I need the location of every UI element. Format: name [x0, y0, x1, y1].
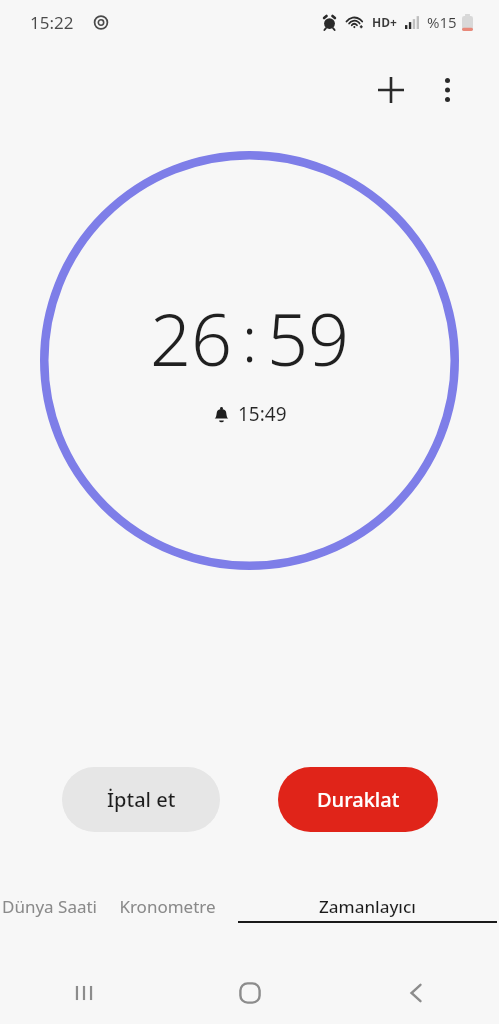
- staticText: 15:49: [238, 401, 287, 427]
- staticText: Kronometre: [119, 895, 216, 918]
- button[interactable]: Dünya Saati: [0, 893, 99, 920]
- button[interactable]: Duraklat: [278, 767, 438, 832]
- staticText: 26: [150, 289, 233, 387]
- staticText: 15:22: [30, 11, 74, 34]
- staticText: :: [242, 296, 258, 380]
- button[interactable]: Add timer: [363, 62, 419, 118]
- button[interactable]: Zamanlayıcı: [236, 893, 499, 925]
- button[interactable]: Kronometre: [117, 893, 218, 920]
- staticText: Zamanlayıcı: [319, 895, 416, 918]
- staticText: 59: [267, 289, 350, 387]
- staticText: Duraklat: [317, 786, 400, 813]
- button[interactable]: Back: [333, 962, 499, 1024]
- staticText: %15: [427, 12, 457, 32]
- button[interactable]: Recent apps: [0, 962, 167, 1024]
- button[interactable]: More options: [419, 62, 475, 118]
- button[interactable]: Home: [167, 962, 333, 1024]
- button[interactable]: İptal et: [62, 767, 220, 832]
- staticText: HD+: [372, 14, 397, 30]
- staticText: Dünya Saati: [2, 895, 97, 918]
- staticText: İptal et: [107, 786, 176, 813]
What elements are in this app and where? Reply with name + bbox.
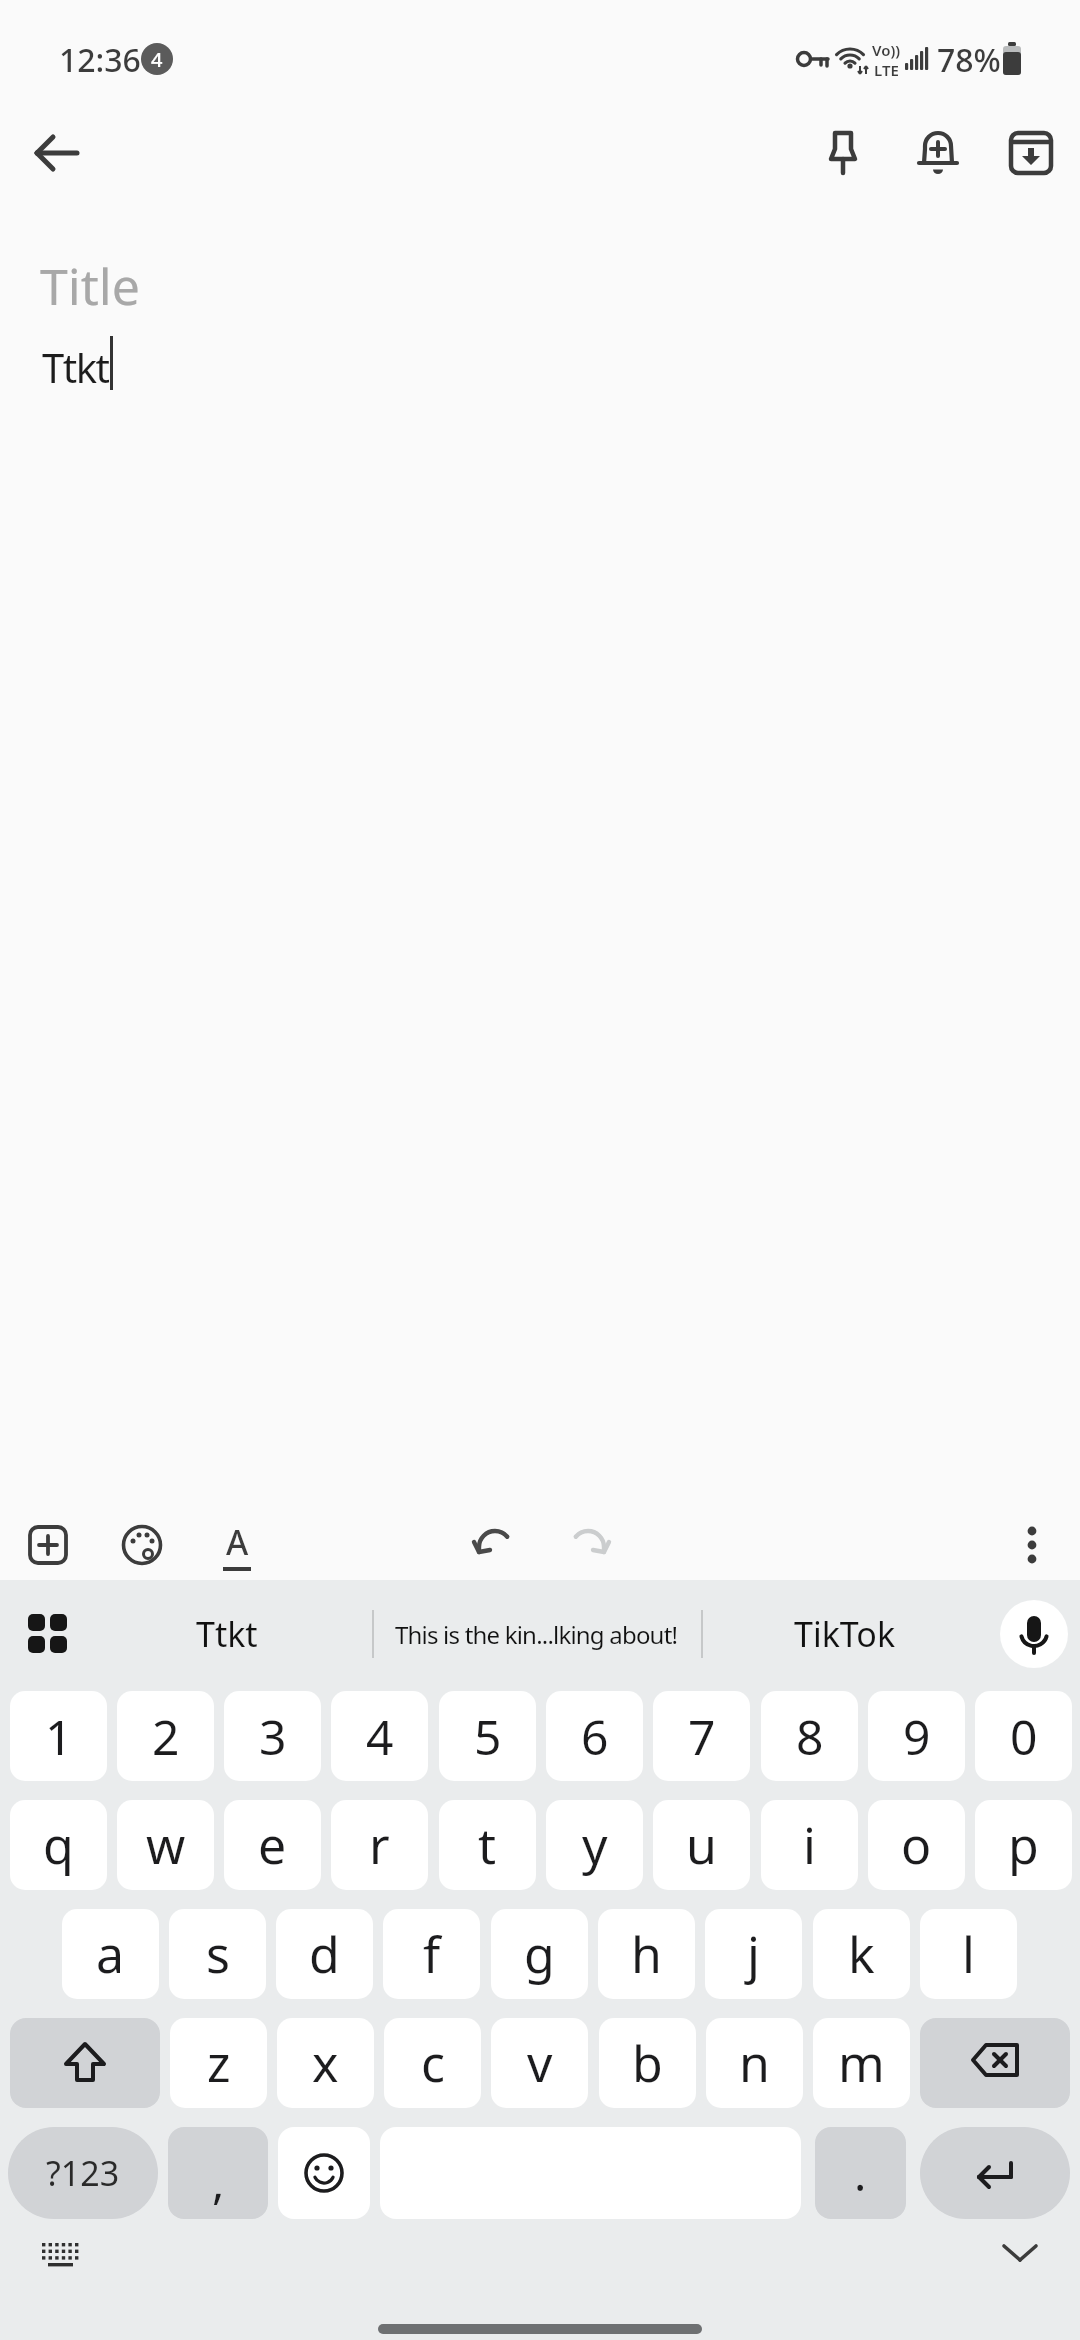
button[interactable]: t: [439, 1800, 536, 1890]
button[interactable]: r: [331, 1800, 428, 1890]
button[interactable]: [22, 118, 92, 188]
button[interactable]: [990, 2222, 1050, 2282]
staticText: 4: [366, 1704, 394, 1769]
button[interactable]: [10, 2018, 160, 2108]
button[interactable]: e: [224, 1800, 321, 1890]
button[interactable]: c: [384, 2018, 481, 2108]
button[interactable]: [920, 2018, 1070, 2108]
staticText: j: [747, 1920, 760, 1988]
button[interactable]: b: [599, 2018, 696, 2108]
staticText: .: [854, 2142, 867, 2205]
button[interactable]: [996, 118, 1066, 188]
staticText: h: [631, 1920, 662, 1988]
staticText: This is the kin...lking about!: [395, 1618, 678, 1651]
staticText: 12:36: [59, 38, 141, 80]
button[interactable]: a: [62, 1909, 159, 1999]
button[interactable]: [18, 1604, 78, 1664]
staticText: ?123: [46, 2150, 120, 2196]
button[interactable]: 7: [653, 1691, 750, 1781]
button[interactable]: [30, 2226, 90, 2286]
staticText: y: [582, 1811, 608, 1879]
button[interactable]: j: [705, 1909, 802, 1999]
staticText: t: [478, 1811, 497, 1879]
button[interactable]: 0: [975, 1691, 1072, 1781]
button[interactable]: [278, 2127, 370, 2219]
button[interactable]: d: [276, 1909, 373, 1999]
button[interactable]: ,: [168, 2127, 268, 2219]
button[interactable]: TikTok: [760, 1604, 930, 1664]
button[interactable]: [556, 1513, 620, 1577]
staticText: o: [901, 1811, 932, 1879]
staticText: 7: [688, 1704, 716, 1769]
staticText: Ttkt: [196, 1611, 258, 1657]
staticText: 78%: [937, 38, 1001, 80]
button[interactable]: x: [277, 2018, 374, 2108]
staticText: g: [524, 1920, 555, 1988]
staticText: x: [312, 2029, 339, 2097]
button[interactable]: [920, 2127, 1070, 2219]
staticText: 1: [45, 1704, 73, 1769]
staticText: 8: [796, 1704, 824, 1769]
button[interactable]: 3: [224, 1691, 321, 1781]
button[interactable]: u: [653, 1800, 750, 1890]
button[interactable]: Ttkt: [150, 1604, 304, 1664]
staticText: k: [848, 1920, 875, 1988]
button[interactable]: m: [813, 2018, 910, 2108]
button[interactable]: h: [598, 1909, 695, 1999]
staticText: Vo)): [872, 40, 901, 60]
button[interactable]: w: [117, 1800, 214, 1890]
button[interactable]: 5: [439, 1691, 536, 1781]
button[interactable]: [110, 1513, 174, 1577]
button[interactable]: 4: [331, 1691, 428, 1781]
button[interactable]: [463, 1513, 527, 1577]
staticText: 0: [1010, 1704, 1038, 1769]
staticText: a: [96, 1920, 125, 1988]
button[interactable]: .: [815, 2127, 906, 2219]
button[interactable]: f: [383, 1909, 480, 1999]
staticText: b: [632, 2029, 663, 2097]
staticText: 6: [581, 1704, 609, 1769]
button[interactable]: ?123: [8, 2127, 158, 2219]
button[interactable]: o: [868, 1800, 965, 1890]
staticText: v: [527, 2029, 553, 2097]
button[interactable]: 1: [10, 1691, 107, 1781]
button[interactable]: [808, 118, 878, 188]
button[interactable]: s: [169, 1909, 266, 1999]
button[interactable]: [16, 1513, 80, 1577]
staticText: z: [207, 2029, 231, 2097]
staticText: m: [838, 2029, 885, 2097]
button[interactable]: 8: [761, 1691, 858, 1781]
staticText: 2: [152, 1704, 180, 1769]
button[interactable]: This is the kin...lking about!: [380, 1604, 692, 1664]
button[interactable]: q: [10, 1800, 107, 1890]
button[interactable]: z: [170, 2018, 267, 2108]
staticText: c: [421, 2029, 445, 2097]
button[interactable]: A: [205, 1513, 269, 1577]
staticText: 5: [474, 1704, 502, 1769]
button[interactable]: l: [920, 1909, 1017, 1999]
staticText: Title: [40, 252, 140, 320]
staticText: q: [43, 1811, 74, 1879]
button[interactable]: [1000, 1600, 1068, 1668]
button[interactable]: 6: [546, 1691, 643, 1781]
button[interactable]: [903, 118, 973, 188]
button[interactable]: p: [975, 1800, 1072, 1890]
staticText: u: [686, 1811, 717, 1879]
staticText: f: [423, 1920, 441, 1988]
button[interactable]: g: [491, 1909, 588, 1999]
button[interactable]: [1000, 1513, 1064, 1577]
staticText: d: [309, 1920, 340, 1988]
button[interactable]: 2: [117, 1691, 214, 1781]
button[interactable]: v: [491, 2018, 588, 2108]
staticText: 9: [903, 1704, 931, 1769]
staticText: r: [369, 1811, 390, 1879]
button[interactable]: 9: [868, 1691, 965, 1781]
staticText: i: [803, 1811, 816, 1879]
button[interactable]: i: [761, 1800, 858, 1890]
button[interactable]: n: [706, 2018, 803, 2108]
staticText: n: [739, 2029, 770, 2097]
button[interactable]: k: [813, 1909, 910, 1999]
button[interactable]: y: [546, 1800, 643, 1890]
staticText: TikTok: [794, 1611, 896, 1657]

-=-=-=-=-

* **Your goal**
Where a record above holds a picture, drop the picture and print the rest exactly.

* **Result**
I need the location of every UI element. Format: name [x0, y0, x1, y1].
- staticText: 15:49: [238, 401, 287, 427]
- staticText: Kronometre: [119, 895, 216, 918]
- button[interactable]: Dünya Saati: [0, 893, 99, 920]
- button[interactable]: Duraklat: [278, 767, 438, 832]
- staticText: 26: [150, 289, 233, 387]
- staticText: 15:22: [30, 11, 74, 34]
- staticText: :: [242, 296, 258, 380]
- button[interactable]: Add timer: [363, 62, 419, 118]
- button[interactable]: Zamanlayıcı: [236, 893, 499, 925]
- button[interactable]: Kronometre: [117, 893, 218, 920]
- staticText: Zamanlayıcı: [319, 895, 416, 918]
- staticText: 59: [267, 289, 350, 387]
- staticText: Duraklat: [317, 786, 400, 813]
- button[interactable]: Back: [333, 962, 499, 1024]
- staticText: %15: [427, 12, 457, 32]
- button[interactable]: Recent apps: [0, 962, 167, 1024]
- button[interactable]: More options: [419, 62, 475, 118]
- button[interactable]: Home: [167, 962, 333, 1024]
- button[interactable]: İptal et: [62, 767, 220, 832]
- staticText: HD+: [372, 14, 397, 30]
- staticText: Dünya Saati: [2, 895, 97, 918]
- staticText: İptal et: [107, 786, 176, 813]
What elements are in this app and where? Reply with name + bbox.
button[interactable]: t: [439, 1800, 536, 1890]
button[interactable]: r: [331, 1800, 428, 1890]
button[interactable]: [22, 118, 92, 188]
button[interactable]: [990, 2222, 1050, 2282]
staticText: 4: [366, 1704, 394, 1769]
button[interactable]: [10, 2018, 160, 2108]
button[interactable]: e: [224, 1800, 321, 1890]
button[interactable]: c: [384, 2018, 481, 2108]
button[interactable]: [920, 2018, 1070, 2108]
staticText: j: [747, 1920, 760, 1988]
button[interactable]: b: [599, 2018, 696, 2108]
staticText: .: [854, 2142, 867, 2205]
button[interactable]: [996, 118, 1066, 188]
staticText: h: [631, 1920, 662, 1988]
staticText: This is the kin...lking about!: [395, 1618, 678, 1651]
staticText: 12:36: [59, 38, 141, 80]
button[interactable]: a: [62, 1909, 159, 1999]
button[interactable]: [18, 1604, 78, 1664]
staticText: ?123: [46, 2150, 120, 2196]
button[interactable]: 7: [653, 1691, 750, 1781]
button[interactable]: [30, 2226, 90, 2286]
staticText: y: [582, 1811, 608, 1879]
button[interactable]: j: [705, 1909, 802, 1999]
staticText: t: [478, 1811, 497, 1879]
button[interactable]: 0: [975, 1691, 1072, 1781]
button[interactable]: [278, 2127, 370, 2219]
button[interactable]: d: [276, 1909, 373, 1999]
button[interactable]: ,: [168, 2127, 268, 2219]
button[interactable]: TikTok: [760, 1604, 930, 1664]
button[interactable]: [556, 1513, 620, 1577]
staticText: o: [901, 1811, 932, 1879]
staticText: 7: [688, 1704, 716, 1769]
staticText: Ttkt: [196, 1611, 258, 1657]
staticText: 78%: [937, 38, 1001, 80]
button[interactable]: x: [277, 2018, 374, 2108]
staticText: g: [524, 1920, 555, 1988]
staticText: x: [312, 2029, 339, 2097]
button[interactable]: [920, 2127, 1070, 2219]
staticText: 1: [45, 1704, 73, 1769]
staticText: 8: [796, 1704, 824, 1769]
button[interactable]: 3: [224, 1691, 321, 1781]
button[interactable]: u: [653, 1800, 750, 1890]
button[interactable]: Ttkt: [150, 1604, 304, 1664]
staticText: k: [848, 1920, 875, 1988]
button[interactable]: m: [813, 2018, 910, 2108]
button[interactable]: h: [598, 1909, 695, 1999]
staticText: Vo)): [872, 40, 901, 60]
button[interactable]: w: [117, 1800, 214, 1890]
button[interactable]: 5: [439, 1691, 536, 1781]
button[interactable]: [110, 1513, 174, 1577]
button[interactable]: 4: [331, 1691, 428, 1781]
button[interactable]: [463, 1513, 527, 1577]
staticText: 0: [1010, 1704, 1038, 1769]
staticText: a: [96, 1920, 125, 1988]
button[interactable]: .: [815, 2127, 906, 2219]
button[interactable]: f: [383, 1909, 480, 1999]
staticText: b: [632, 2029, 663, 2097]
staticText: 6: [581, 1704, 609, 1769]
button[interactable]: ?123: [8, 2127, 158, 2219]
button[interactable]: o: [868, 1800, 965, 1890]
staticText: v: [527, 2029, 553, 2097]
button[interactable]: 1: [10, 1691, 107, 1781]
button[interactable]: [808, 118, 878, 188]
button[interactable]: s: [169, 1909, 266, 1999]
button[interactable]: [16, 1513, 80, 1577]
staticText: z: [207, 2029, 231, 2097]
staticText: m: [838, 2029, 885, 2097]
button[interactable]: 8: [761, 1691, 858, 1781]
staticText: 2: [152, 1704, 180, 1769]
button[interactable]: This is the kin...lking about!: [380, 1604, 692, 1664]
button[interactable]: q: [10, 1800, 107, 1890]
button[interactable]: z: [170, 2018, 267, 2108]
staticText: c: [421, 2029, 445, 2097]
button[interactable]: A: [205, 1513, 269, 1577]
staticText: 5: [474, 1704, 502, 1769]
button[interactable]: l: [920, 1909, 1017, 1999]
staticText: Title: [40, 252, 140, 320]
staticText: q: [43, 1811, 74, 1879]
button[interactable]: [1000, 1600, 1068, 1668]
button[interactable]: 6: [546, 1691, 643, 1781]
button[interactable]: [903, 118, 973, 188]
button[interactable]: p: [975, 1800, 1072, 1890]
staticText: u: [686, 1811, 717, 1879]
staticText: f: [423, 1920, 441, 1988]
button[interactable]: g: [491, 1909, 588, 1999]
button[interactable]: [1000, 1513, 1064, 1577]
staticText: d: [309, 1920, 340, 1988]
button[interactable]: 2: [117, 1691, 214, 1781]
button[interactable]: v: [491, 2018, 588, 2108]
staticText: 9: [903, 1704, 931, 1769]
staticText: r: [369, 1811, 390, 1879]
button[interactable]: 9: [868, 1691, 965, 1781]
staticText: i: [803, 1811, 816, 1879]
button[interactable]: i: [761, 1800, 858, 1890]
button[interactable]: n: [706, 2018, 803, 2108]
staticText: n: [739, 2029, 770, 2097]
button[interactable]: k: [813, 1909, 910, 1999]
button[interactable]: y: [546, 1800, 643, 1890]
staticText: TikTok: [794, 1611, 896, 1657]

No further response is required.